El grupo de hombres, con edades comprendidas entre los 20 y los 50 años, había sido trasladado a dicha base militar en el transcurso del año pasado. El plan original era que los migrantes fueran transportados desde Guantánamo a un aeropuerto estadounidense, probablemente Puerto Rico, para luego ser enviados a La Habana, pero finalmente no se concretó este objetivo.
En diciembre, la vocera del Departamento de Seguridad Nacional (DHS, por sus siglas en inglés), Tricia McLaughlin, había confirmado que el primer grupo de migrantes trasladados a Guantánamo contaba con antecedentes penales, incluyendo cargos por homicidio, secuestro y agresión.
El historial delictivo es un obstáculo para una deportación directa a la Isla.
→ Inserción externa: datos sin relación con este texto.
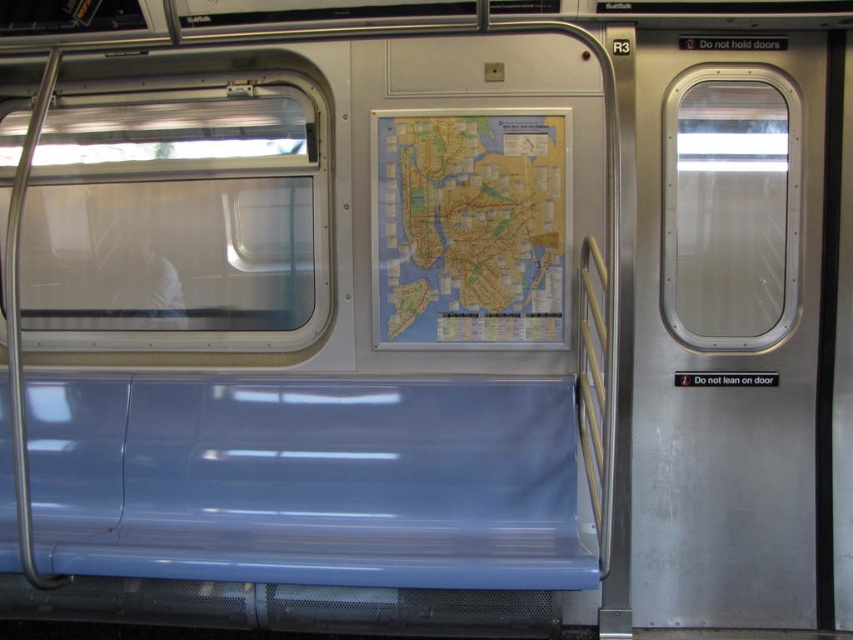 Between stainless steel door at right and map at center, which one is positioned lower?

stainless steel door at right is below.

Does point (737, 129) come behind point (459, 212)?

No, it is not.

At what (x,y) coordinates should I click in order to perform the action: click on stainless steel door at right. Please return your answer as a coordinate pair (x, y). Image resolution: width=853 pixels, height=640 pixels. Looking at the image, I should click on (726, 332). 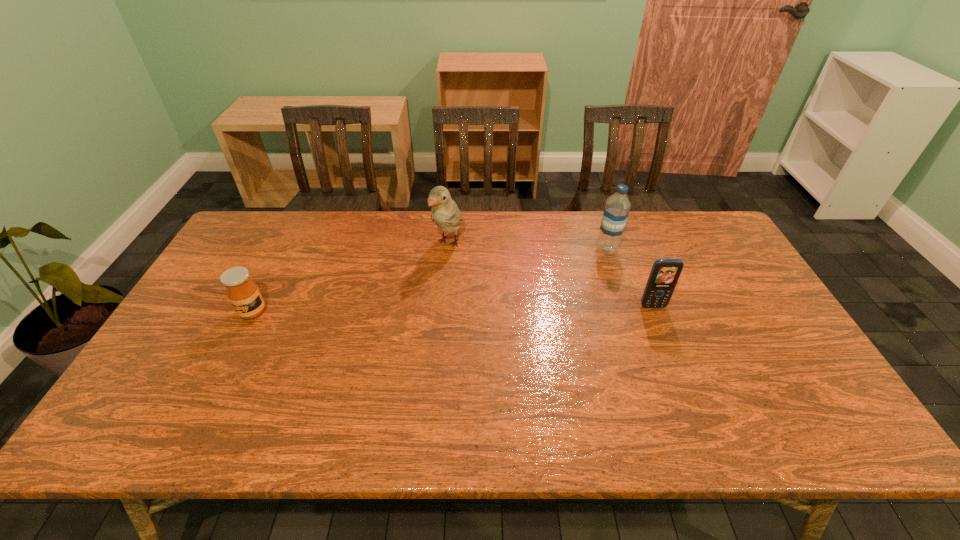 Locate an element on the screen. vacant point located 0.330m on the label of the third object from left to right is located at coordinates (521, 299).

The image size is (960, 540). Identify the location of vacant area situated 0.100m at the face of the third object from right to left. (426, 280).

The width and height of the screenshot is (960, 540). Find the location of `vacant space located 0.180m at the face of the third object from right to left`. vacant space located 0.180m at the face of the third object from right to left is located at coordinates (414, 298).

Locate an element on the screen. vacant position located at the face of the third object from right to left is located at coordinates pos(429,276).

You are a GUI agent. You are given a task and a screenshot of the screen. Output one action in this format:
    pyautogui.click(x=<x>, y=<y>)
    Task: Click on the water bottle at the far edge
    
    Given the screenshot: What is the action you would take?
    pyautogui.click(x=617, y=207)

Locate an element on the screen. The image size is (960, 540). bird positioned at the far edge is located at coordinates (444, 212).

Where is `object that is positioned at the left edge`? The height and width of the screenshot is (540, 960). object that is positioned at the left edge is located at coordinates (242, 292).

This screenshot has height=540, width=960. Identify the location of vacant area at the far edge of the desktop. (421, 235).

Identify the location of vacant region at the near edge of the desktop. The image size is (960, 540). (491, 395).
El régimen de La Habana se niega a aceptar el regreso de cubanos que cometieron actos criminales en Estados Unidos. Ante esta negativa, cubanos han sido deportados a terceros países como México o ubicados en África.
Familiares de los referidos migrantes denunciaron ante The New York Times que al menos seis de los cubanos expulsados tenían permiso de trabajo en territorio estadounidense y habían solicitado asilo.
Algunos de estos migrantes, cuyo proceso de solicitud de asilo podría haberse extendido durante años, decidieron aceptar el regreso a Cuba como una salida rápida. Para su sorpresa, el vuelo que los transportaba no aterrizó en La Habana, sino en Guantánamo.
Según un reporte de Telemundo 51, publicado en diciembre pasado, los cubanos Erick Mauris Zamora, Enmanuel Valverde Tamayo y Jessier Abreu Arronde firmaron su salida voluntaria y cumplieron con todos los requisitos para una deportación sin ser tratados como delincuentes.
Misdrey Arrondi, madre de uno de los jóvenes trasladados, expresó su frustración al narrar que su hijo ya tenía una fecha para su retorno a Cuba. “Él firmó su salida voluntaria y el 14 de diciembre lo trasladaron para aquí, para la Base Naval de Guantánamo”, comentó.
Además, algunos familiares esperaron durante horas la llegada de los repatriados a un aeropuerto de la Isla. “Esperando allí y decíamos: ahorita llega, ahorita llega. Eran las 3, las 4, las 5 y nada. A las 7 de la mañana regresamos a la casa, pero imagínese, con esa tristeza tan grande”, recordó Maylin Íñiguez, tía de uno de los detenidos.
En este contexto, el abogado Lee Gelernt, de la Unión Estadounidense de Libertades Civiles (ACLU, por sus siglas en inglés), ha expresado su opinión de que el traslado de los cubanos a Guantánamo y su posterior regreso a EEUU es una táctica política destinada a asustar a los inmigrantes.
Según Gelernt, la administración de Trump está utilizando esta operación como “teatro político” para infundir miedo en los migrantes. “El hecho de que la administración Trump enviara a docenas de cubanos a Guantánamo durante semanas, solo para luego traerlos de vuelta a EEUU, revela lo absurdo de la política gubernamental en Guantánamo”, dijo el activista.